BEGIN GIVEN RECORDS

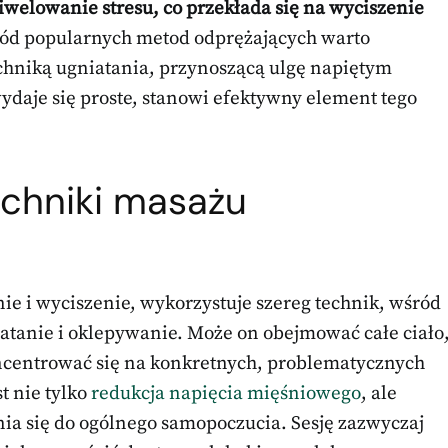
welowanie stresu, co przekłada się na wyciszenie
d popularnych metod odprężających warto
chniką ugniatania, przynoszącą ulgę napiętym
daje się proste, stanowi efektywny element tego
echniki masażu
ie i wyciszenie, wykorzystuje szereg technik, wśród
iatanie i oklepywanie. Może on obejmować całe ciało
ncentrować się na konkretnych, problematycznych
t nie tylko
redukcja napięcia mięśniowego
, ale
ia się do ogólnego samopoczucia. Sesję zazwyczaj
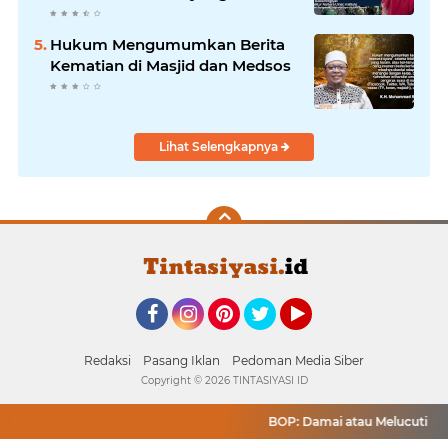
Menekan Rakyat?
Hukum Mengumumkan Berita
Kematian di Masjid dan Medsos
Lihat Selengkapnya
Facebook
Instagram
Pinterest
Twitter
YouTube
Redaksi
Pasang Iklan
Pedoman Media Siber
Copyright ©
2026 TINTASIYASI ID
BOP: Damai atau Melucuti Pales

END GIVEN RECORDS

• _EXERCISE DIRECTIONS_: When a line in the data contains "wyciszenie", return it as written.

• _ANSWER BELOW_:
welowanie stresu, co przekłada się na wyciszenie
ie i wyciszenie, wykorzystuje szereg technik, wśród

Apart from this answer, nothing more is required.